The nesting area should be no smaller than 12” x 12” with a depth of 16”. Place wood shavings or chips in the bottom of the cage to ensure a comfortable nest for owls to live, sleep, and raise their young in. Check the box often to ensure other uninvited guests haven’t taken the owls place, like a squirrel or a colony of hornets for instance.
- Use Sharp Prickly Plants
Another natural way to help keep animals away from your tomatoes is through using plants with prickels and sharp thorns. More discreet than a fence this option requires very little maintenance. Just plant these prickly plants (like echinops, eryngium, cardoon, or euphorbia) to protect your garden from larger predators. The sharp thorns will prick any animals that try to squeeze through, keeping them out of your garden. - Organic Pesticides
Organic pesticides are one of the more effective ways to protect your tomatoes from insect and disease all at once. EcoSMART’s organic pesticide are designed to target insects without harming your tomatoes, family, animals, or the environment. Our organic weed killer is helpful in stopping grass and weeds from hurting your vegetable garden, while our Garden Fungicide is helpful in controlling disease in your roses, flowers, and shrubs. These products are made from all natural ingredients like rosemary oil, thyme oil, and colve oil.

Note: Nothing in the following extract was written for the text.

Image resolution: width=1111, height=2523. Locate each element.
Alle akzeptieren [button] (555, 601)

- Continual Maintenance & Upkeep
One last way to help protect your tomatoes is by making sure you maintain your garden and property. Remove excess debris that gets caught within the confines of your fenced in garden and weed in and around your garden weekly. This will go a long way towards stopping the spread of disease in your garden because a weed free garden is a happy garden. Also, check your tomatoes and other plants for infection because cutting off the infected section of a plant will sometimes stop the spread of disease.



6 Comments | The First 1,000 to Comment (Starting 12/21/2009) Will Become EcoSMART Product Testers!

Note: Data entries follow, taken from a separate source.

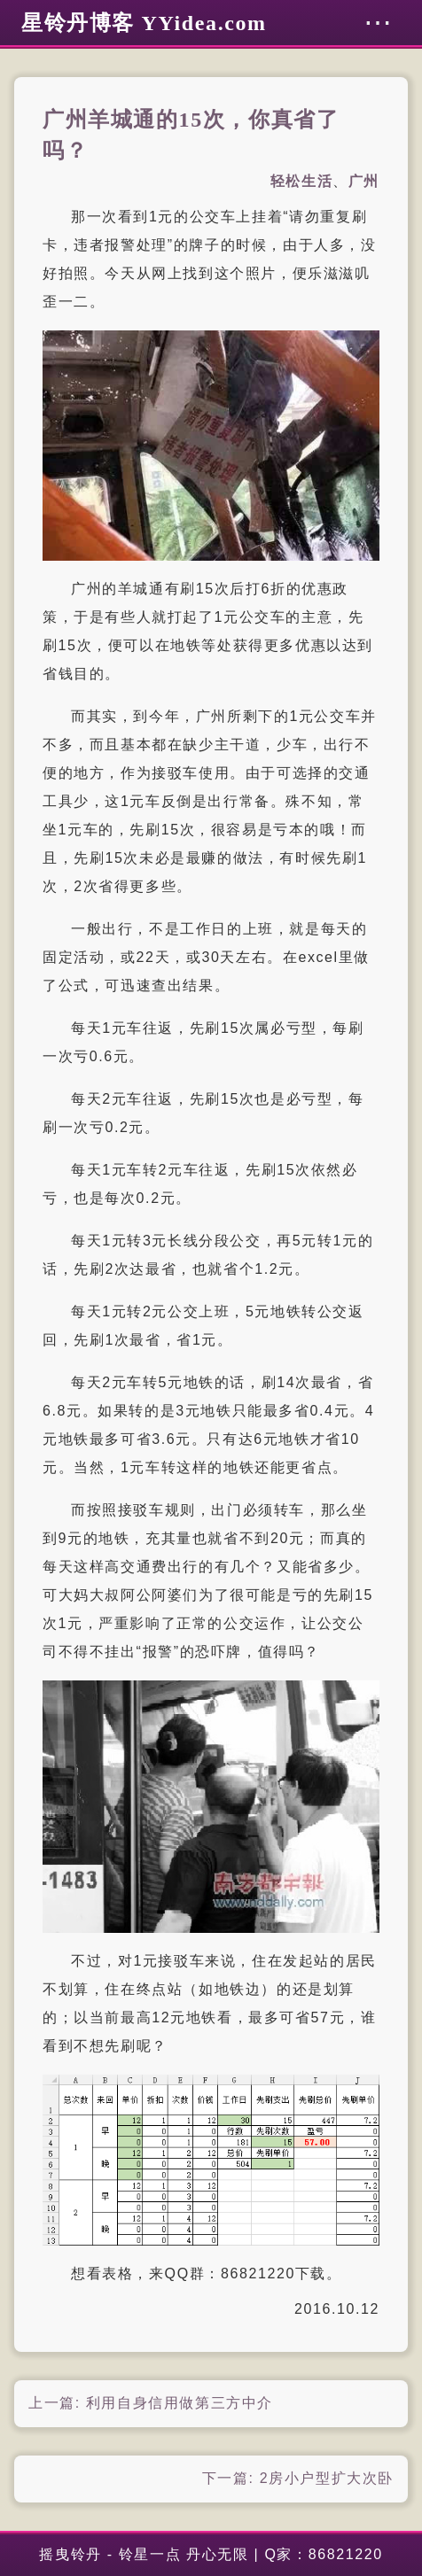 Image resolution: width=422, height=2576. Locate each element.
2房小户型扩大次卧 (327, 2478)
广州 (363, 181)
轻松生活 (301, 181)
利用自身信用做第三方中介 (179, 2402)
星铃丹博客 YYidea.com (144, 23)
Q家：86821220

By Wire mesh on Mar 8, 2010
Its really good idea to protect our Garden using wire mesh.
By tree on Apr 23, 2010
i’m really interested in trying your Fungicide. i have a large organic garden, and we struggle with tomato blight and powdery mildew every year.

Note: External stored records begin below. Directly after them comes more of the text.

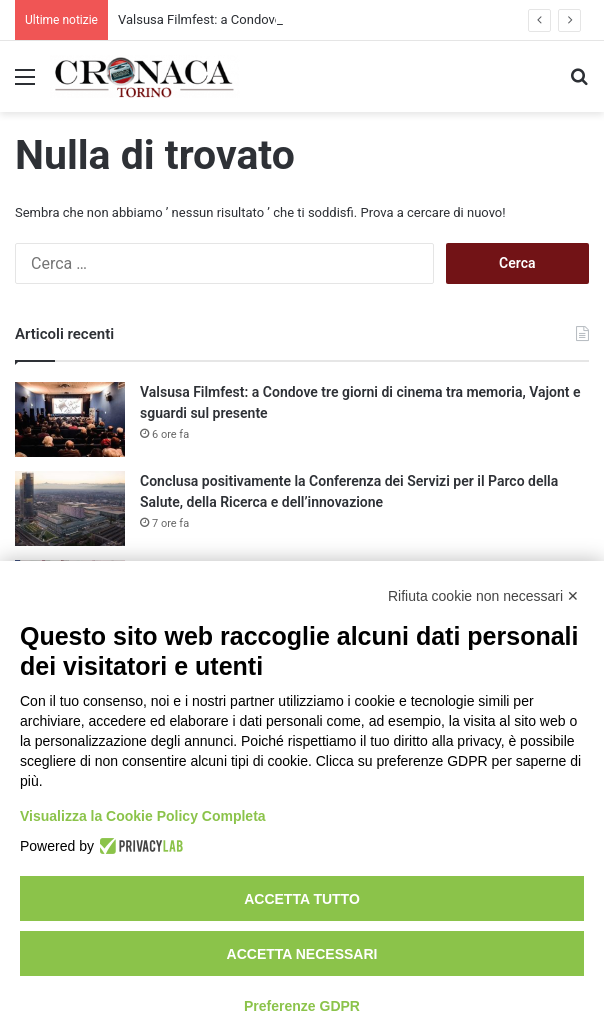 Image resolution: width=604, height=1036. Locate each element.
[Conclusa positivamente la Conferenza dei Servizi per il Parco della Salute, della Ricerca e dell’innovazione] (70, 508)
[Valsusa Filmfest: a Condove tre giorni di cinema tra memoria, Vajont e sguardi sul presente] (70, 419)
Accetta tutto (302, 899)
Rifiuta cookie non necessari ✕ (483, 596)
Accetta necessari (302, 954)
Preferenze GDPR (302, 1006)
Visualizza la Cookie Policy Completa (143, 816) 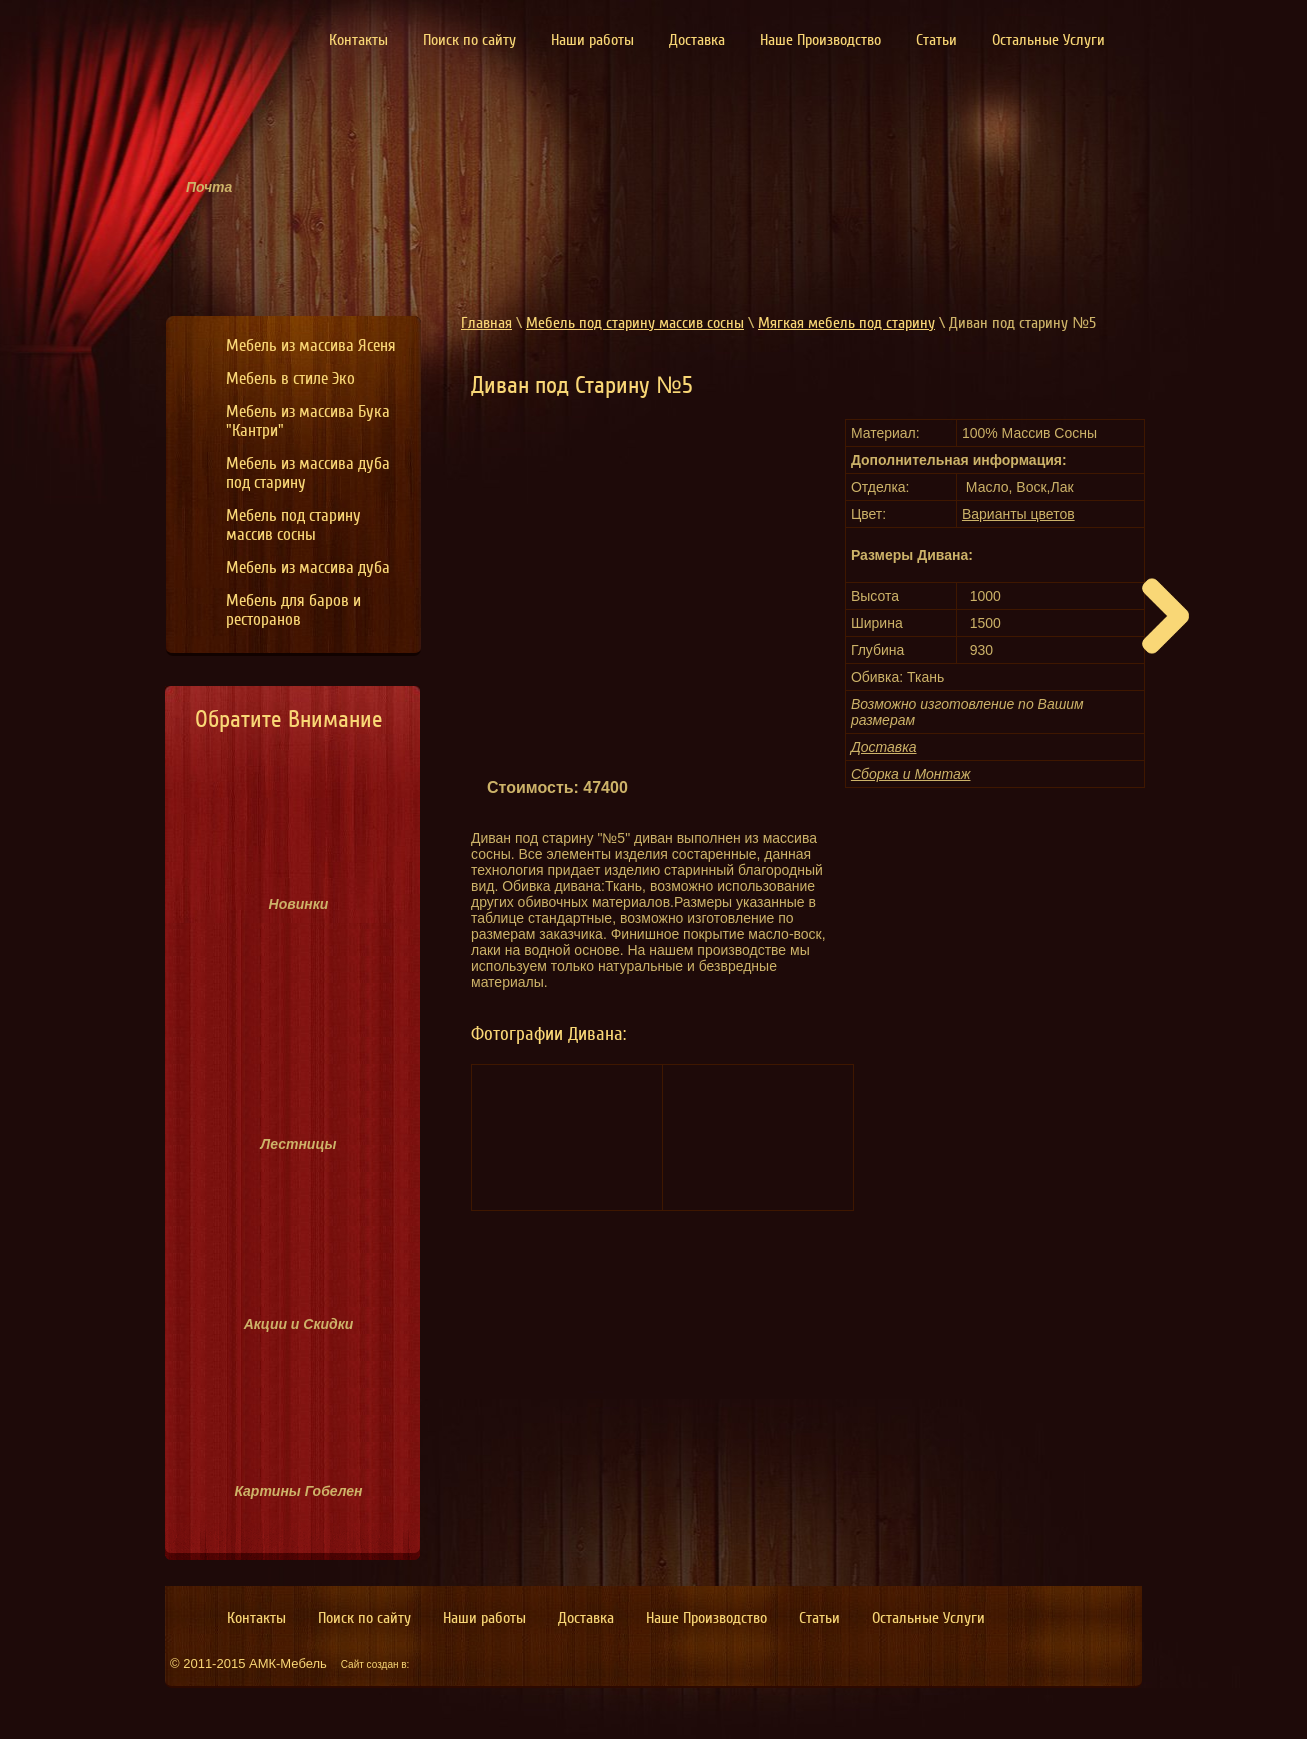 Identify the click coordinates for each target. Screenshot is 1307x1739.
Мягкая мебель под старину (846, 323)
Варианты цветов (1018, 514)
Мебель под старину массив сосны (635, 323)
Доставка (884, 747)
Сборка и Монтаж (911, 774)
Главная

i’ve tried several different things, rotating crops, compost tea, planting my tomatoes in containers…nothing seems to help. i’ve looked into natural fungicides but have not found one that was effective. i’ve been searching your blog for more information about your fungacide, but am not finding it. (going to keep searching though) Would love to see an article about it, and it’s effectiveness.
enchantedtree(At)hotmail.com
By Jt Graham on Jun 2, 2010
I am curious to find out if your pesticide works. I’ve hears about products using garlic. What is the main ingredient in yours,
By Jenn2cat on May 10, 2011
I have had great success with the Ecosmart Organic’s garden fungicide on my roses. I, too, would like to know if it is safe for tomatoes. My container tomatoes are having a problem with Blossom End Rot (I think) and wonder if this will help.
By lee floor on Jul 12, 2011
I have a big garden,we only get to eat a portion of it because of worms and such.where can i get your product
lee floor
By old timer on Jul 21, 2011
2 of the 5 are really not good advice , in my opion!the owl thing ,my o my where did this come from ,?its 99.9 %unlikely you will gwt a owl in your box , and i have owls around my house for years and years and they have other things to do but protect my garden . The sticker plants ,, another laughter ,hahaha , most country folks should know animals and birds go right into the thorn patches to hide ,,,animals are not people —they have hair and hide that protects them,,,,,now your other suggestions may be ok ….but it is never easy raising a garden!